But instead of unity, the president dished
out division. Wearing his trademark white
Stetson hat, Zelaya berated his audience of
slack-jawed businessmen for 15 long minutes.
“The businessmen and corrupt oligarchy are
responsible for our country’s two centuries
of poverty because they support an unjust,
neoliberal economic model that exploits
humans and our natural resources,” Zelaya
declared.
Many in his audience began to jeer. “Fuera!
Fuera! Fuera!” they shouted, urging that
Zelaya be thrown out. As the situation
threatened to get out of hand, Zelaya,
surrounded by a large contingent of burly
bodyguards, fled in his presidential
motorcade.
On June 28, soldiers woke up the president
at dawn and put Zelaya, in pajamas, on a
plane out of the country, granting the
majority of Honduras’ establishment its
wish. Zelaya’s ouster—which has inspired
flashbacks of an era not so long ago when
soldiers seated and unseated Latin American
presidents at will—has caused the biggest
regional political crisis in years, and
continues to pose a foreign policy dilemma
for the Obama administration.
On September 21, after two failed attempts
to return to the Honduran capital of
Tegucigalpa, Zelaya finally made it,
appearing unannounced at the Brazilian
embassy.
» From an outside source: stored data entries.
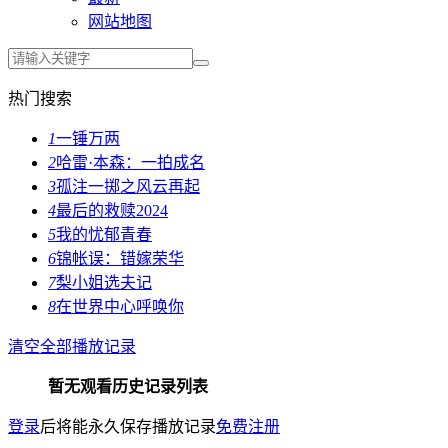
网站地图
热门搜索
1
一锤万两
2
哈雷·本森：一拍成名
3
孤注一掷之风云再起
4
最后的救赎2024
5
我的忧郁青春
6
锦帐误：错嫁荣华
7
梨小姐选夫记
8
在世界中心呼唤你
清空全部播放记录
暂无观看历史记录列表
登录
后将能永久保存播放记录
免费注册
His arrival electrified his
supporters, about 2,000 of whom quickly
amassed around the embassy. And so began
another chapter in the political crisis that
has divided Honduras, one of the poorest
countries in the western hemisphere. “I’ve
traveled for 15 hours, overcoming many
obstacles, because there were a lot of
checkpoints, a lot of persecution,” Zelaya
said in an interview in CNN’s Spanish
language network. “Thanks to President Lula
we have protection at the embassy of
Brazil.”
To news interviewers, Zelaya said he was
there to find a negotiated and peaceful way
out of Honduras’ impasse. But to the
hundreds of followers who surrounded the
embassy he shouted, “Restitution, Fatherland
or Death!” Officials feared Zelaya meant to
lead a mob of his followers to the
presidential palace to dislodge the interim
government headed by Roberto Micheletti. A
curfew was declared and in a pre-dawn
operation the next day, hundreds of police
and soldiers cleared out the crowd in front
of the embassy.
The stage was set for what could be a
dangerous war of wills. Zelaya and dozens of
his supporters set up camp in the embassy,
whose water, telephone and electricity were
temporarily shut off. Brazilian President
Luiz Inácio Lula da Silva called for
Zelaya’s immediate restitution as president.
But in Tegucigalpa, the Micheletti
government, surprised and embarrassed by
Zelaya’s daring return, stood firm. It
demanded Zelaya turn himself over to the
courts to face charges of treason and abuse
of power. If not, Micheletti said with a
shrug, Zelaya was welcome to stay at the
Brazilian embassy for “five to 10 years” if
he so wants.
For Zelaya, who since his ouster had become
an itinerant figure, jetting from one Latin
American capital to another in quest of
support, the prospect of being trapped in an
embassy must have appeared daunting. By the
end of the week, he was already complaining
that, surrounded by police and soldiers, he
felt as if he were in prison.
After Zelaya’s return, Honduras went into a
state of virtual lockdown as the government
imposed an extensive curfew throughout the
country. International airports were
temporarily closed, mostly to stop an
announced mission by José Miguel Insulza,
the Secretary General of the Organization of
American States who hoped to mediate the
dispute but is deeply distrusted by the
Micheletti government. Meanwhile, Zelaya’s
supporters defied the curfew to battle with
police and soldiers and sack supermarkets
and banks. At least one person has died in
the disturbances.
It’s hard to predict how the crisis will
end, given its soap opera, roller coaster
aspects. But as this article went to print,
there were some positive developments.
Zelaya had met with an emissary from the
Catholic Church as well as with the
country’s leading presidential candidates.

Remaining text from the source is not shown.